She is only 17 but her art transcends colour, gender stereotypes, and global boundaries, embracing femininity in its natural hues and colours. Priyanka Paul, a Mumbai based artist, perspective on modern day Goddesses is encouraging for a country like ours where like she claims, sex is rarely openly discussed in middle-class families, given little or no importance at school and girls are brought up with values that are rooted in patriarchy.
Paul’s Goddess series is based on Harnidh Kaur’s poem Pantheon that describes the modern day Goddesses from different cultures, who are taking back their sexual freedom and power. For instance her sketch of the Japanese Sun Goddess Amaterasu shows her in a kimono with some of her breasts clearly visible. Priyanka says she wants to tear down the walls built around women’s clothing choices. Boobs according to her are universally offensive even when a mother is shown breastfeeding her child.

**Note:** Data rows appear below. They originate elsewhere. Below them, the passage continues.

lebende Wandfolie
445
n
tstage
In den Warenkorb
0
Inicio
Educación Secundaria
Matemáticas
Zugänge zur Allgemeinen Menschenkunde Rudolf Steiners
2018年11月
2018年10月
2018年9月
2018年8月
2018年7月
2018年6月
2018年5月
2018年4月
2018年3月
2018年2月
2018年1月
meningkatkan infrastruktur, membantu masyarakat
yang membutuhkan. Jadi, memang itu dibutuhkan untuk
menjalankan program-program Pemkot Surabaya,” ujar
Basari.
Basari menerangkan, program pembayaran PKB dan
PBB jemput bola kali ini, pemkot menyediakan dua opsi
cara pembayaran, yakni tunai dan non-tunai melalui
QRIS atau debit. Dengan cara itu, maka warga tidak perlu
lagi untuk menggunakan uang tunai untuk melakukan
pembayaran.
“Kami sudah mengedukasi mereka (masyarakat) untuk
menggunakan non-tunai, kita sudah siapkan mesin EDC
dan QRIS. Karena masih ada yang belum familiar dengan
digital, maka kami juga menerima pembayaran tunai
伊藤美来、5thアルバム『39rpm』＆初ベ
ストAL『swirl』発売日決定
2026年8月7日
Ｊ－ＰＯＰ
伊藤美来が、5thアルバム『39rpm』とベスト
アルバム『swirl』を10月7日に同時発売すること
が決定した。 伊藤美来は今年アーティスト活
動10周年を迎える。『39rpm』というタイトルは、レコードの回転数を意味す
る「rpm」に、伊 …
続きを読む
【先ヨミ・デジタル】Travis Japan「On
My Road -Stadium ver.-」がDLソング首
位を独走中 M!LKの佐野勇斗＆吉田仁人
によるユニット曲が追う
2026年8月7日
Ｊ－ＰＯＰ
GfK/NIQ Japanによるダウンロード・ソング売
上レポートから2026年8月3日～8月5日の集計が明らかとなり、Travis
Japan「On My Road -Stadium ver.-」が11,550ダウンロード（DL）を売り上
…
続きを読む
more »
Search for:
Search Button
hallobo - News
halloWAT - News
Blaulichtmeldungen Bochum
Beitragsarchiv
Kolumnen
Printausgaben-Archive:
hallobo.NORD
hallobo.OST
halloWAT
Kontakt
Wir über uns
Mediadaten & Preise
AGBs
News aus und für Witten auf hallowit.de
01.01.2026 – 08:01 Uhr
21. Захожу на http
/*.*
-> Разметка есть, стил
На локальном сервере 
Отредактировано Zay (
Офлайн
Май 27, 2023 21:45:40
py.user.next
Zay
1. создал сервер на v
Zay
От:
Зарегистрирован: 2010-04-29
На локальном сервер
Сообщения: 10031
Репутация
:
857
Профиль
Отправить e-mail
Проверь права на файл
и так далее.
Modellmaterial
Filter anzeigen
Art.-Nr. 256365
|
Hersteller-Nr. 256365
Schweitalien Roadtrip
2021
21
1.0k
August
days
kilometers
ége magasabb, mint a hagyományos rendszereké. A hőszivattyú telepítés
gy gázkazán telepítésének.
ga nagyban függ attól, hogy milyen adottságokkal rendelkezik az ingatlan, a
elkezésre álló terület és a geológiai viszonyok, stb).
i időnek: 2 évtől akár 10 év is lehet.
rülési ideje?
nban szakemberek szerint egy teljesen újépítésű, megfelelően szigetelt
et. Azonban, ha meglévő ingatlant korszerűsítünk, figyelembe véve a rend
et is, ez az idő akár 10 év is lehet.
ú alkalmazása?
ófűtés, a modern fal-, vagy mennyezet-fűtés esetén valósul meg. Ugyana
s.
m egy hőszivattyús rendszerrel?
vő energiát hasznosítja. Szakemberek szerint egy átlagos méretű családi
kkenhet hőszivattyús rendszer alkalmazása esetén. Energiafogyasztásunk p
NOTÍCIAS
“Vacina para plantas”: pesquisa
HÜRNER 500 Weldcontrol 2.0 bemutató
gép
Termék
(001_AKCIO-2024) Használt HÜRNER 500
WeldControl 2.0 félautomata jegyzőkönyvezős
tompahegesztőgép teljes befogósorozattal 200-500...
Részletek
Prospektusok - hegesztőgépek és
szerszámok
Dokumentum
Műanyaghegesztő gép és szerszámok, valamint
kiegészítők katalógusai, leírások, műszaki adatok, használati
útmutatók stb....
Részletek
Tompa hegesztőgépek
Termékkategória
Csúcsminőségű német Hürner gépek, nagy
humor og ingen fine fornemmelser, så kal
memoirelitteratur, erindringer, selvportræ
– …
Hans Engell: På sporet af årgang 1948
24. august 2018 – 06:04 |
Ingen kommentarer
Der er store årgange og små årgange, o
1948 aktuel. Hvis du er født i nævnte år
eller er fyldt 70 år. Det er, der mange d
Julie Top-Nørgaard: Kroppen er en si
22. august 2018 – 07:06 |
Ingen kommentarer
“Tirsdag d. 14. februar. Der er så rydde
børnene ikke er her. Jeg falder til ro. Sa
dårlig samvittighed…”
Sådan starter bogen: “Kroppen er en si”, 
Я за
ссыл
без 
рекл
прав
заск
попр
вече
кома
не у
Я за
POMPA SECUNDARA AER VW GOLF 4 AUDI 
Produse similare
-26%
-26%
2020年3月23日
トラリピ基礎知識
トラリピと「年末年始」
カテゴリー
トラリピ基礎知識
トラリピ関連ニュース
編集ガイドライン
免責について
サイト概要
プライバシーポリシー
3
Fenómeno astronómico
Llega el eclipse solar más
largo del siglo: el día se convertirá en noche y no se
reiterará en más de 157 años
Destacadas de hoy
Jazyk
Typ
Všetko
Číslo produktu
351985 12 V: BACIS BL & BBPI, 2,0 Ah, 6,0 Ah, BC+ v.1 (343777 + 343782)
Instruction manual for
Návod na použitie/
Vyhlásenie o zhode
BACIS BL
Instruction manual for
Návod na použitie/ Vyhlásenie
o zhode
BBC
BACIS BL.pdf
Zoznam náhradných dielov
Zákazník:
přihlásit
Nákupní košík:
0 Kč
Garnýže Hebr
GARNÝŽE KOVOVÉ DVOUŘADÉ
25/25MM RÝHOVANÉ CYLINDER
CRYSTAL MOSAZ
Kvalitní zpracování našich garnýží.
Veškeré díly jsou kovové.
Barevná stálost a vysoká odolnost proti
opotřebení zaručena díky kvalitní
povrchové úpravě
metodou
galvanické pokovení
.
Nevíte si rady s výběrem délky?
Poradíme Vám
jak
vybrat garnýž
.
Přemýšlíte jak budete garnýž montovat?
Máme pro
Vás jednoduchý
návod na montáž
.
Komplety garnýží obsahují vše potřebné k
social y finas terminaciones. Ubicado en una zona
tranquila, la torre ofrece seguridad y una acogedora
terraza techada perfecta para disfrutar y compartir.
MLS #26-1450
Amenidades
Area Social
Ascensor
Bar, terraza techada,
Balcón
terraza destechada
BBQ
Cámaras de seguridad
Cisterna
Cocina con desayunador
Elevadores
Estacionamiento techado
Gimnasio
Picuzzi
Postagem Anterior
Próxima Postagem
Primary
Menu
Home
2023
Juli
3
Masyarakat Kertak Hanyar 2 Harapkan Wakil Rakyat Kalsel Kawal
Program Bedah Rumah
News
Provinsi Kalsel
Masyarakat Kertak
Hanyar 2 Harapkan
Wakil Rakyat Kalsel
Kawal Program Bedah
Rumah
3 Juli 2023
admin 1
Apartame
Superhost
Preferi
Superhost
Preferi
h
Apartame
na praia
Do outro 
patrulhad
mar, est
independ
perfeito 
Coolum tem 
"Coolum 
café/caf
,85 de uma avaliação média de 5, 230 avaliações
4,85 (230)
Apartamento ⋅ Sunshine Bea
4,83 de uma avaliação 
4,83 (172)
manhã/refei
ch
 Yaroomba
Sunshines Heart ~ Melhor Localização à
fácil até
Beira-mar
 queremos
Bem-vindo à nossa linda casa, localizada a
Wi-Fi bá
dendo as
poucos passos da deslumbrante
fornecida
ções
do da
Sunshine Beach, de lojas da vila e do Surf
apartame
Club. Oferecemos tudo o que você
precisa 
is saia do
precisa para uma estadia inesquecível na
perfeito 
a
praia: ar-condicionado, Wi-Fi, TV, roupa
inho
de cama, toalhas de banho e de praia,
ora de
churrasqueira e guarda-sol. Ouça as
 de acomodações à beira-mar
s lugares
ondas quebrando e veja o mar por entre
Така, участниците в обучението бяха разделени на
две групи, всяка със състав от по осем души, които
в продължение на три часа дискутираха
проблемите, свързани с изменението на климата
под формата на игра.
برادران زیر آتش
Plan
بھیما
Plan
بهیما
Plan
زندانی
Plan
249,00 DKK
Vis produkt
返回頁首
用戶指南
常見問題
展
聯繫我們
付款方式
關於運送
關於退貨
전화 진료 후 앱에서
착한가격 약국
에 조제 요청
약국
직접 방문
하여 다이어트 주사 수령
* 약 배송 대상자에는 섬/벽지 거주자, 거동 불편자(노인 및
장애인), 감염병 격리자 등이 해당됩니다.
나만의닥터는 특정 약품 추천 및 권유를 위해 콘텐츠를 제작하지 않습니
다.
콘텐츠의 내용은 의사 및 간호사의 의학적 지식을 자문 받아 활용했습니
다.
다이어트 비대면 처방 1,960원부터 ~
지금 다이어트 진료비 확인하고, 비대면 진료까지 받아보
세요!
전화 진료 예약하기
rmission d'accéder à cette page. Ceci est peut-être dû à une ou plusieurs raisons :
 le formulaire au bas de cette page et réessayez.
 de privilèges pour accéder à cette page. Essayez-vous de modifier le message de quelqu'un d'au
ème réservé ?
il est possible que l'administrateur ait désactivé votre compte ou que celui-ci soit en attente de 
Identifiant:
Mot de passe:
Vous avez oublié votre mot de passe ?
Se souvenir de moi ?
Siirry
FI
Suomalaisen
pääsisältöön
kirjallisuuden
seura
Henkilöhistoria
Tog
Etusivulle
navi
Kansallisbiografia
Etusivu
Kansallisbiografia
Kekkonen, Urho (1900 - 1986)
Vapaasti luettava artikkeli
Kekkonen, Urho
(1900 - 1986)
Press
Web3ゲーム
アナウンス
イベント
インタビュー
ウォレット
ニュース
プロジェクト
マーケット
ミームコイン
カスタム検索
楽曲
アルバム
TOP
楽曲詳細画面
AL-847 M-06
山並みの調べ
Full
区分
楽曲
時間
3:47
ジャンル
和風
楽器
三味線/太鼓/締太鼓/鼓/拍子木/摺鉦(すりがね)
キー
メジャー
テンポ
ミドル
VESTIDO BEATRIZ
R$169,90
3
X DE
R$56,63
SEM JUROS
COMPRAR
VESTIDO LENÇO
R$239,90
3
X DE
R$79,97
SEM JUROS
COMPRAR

Her question being “Why are blobs of fat over-sexualized and considered perverse?
The artist sketches down her ideas on to her journal, takes a photo of it and then digitally traces it. Paul believes that beautiful poetry is lost on social media but when it is combined with strong visual art, it has the power to bring change and also reach a wider audience. The change that she wants to see through her art is gender equality. The fact that a woman is not nothing if she is not a daughter, a mother or a wife.
Paul is a self-proclaimed feminist and discusses female infanticide, objectification, rape and crimes that always circle back to a girl child needing protection, shelter and safety all because the men in the society don’t want to stop doing the cruel things that they have been for centuries.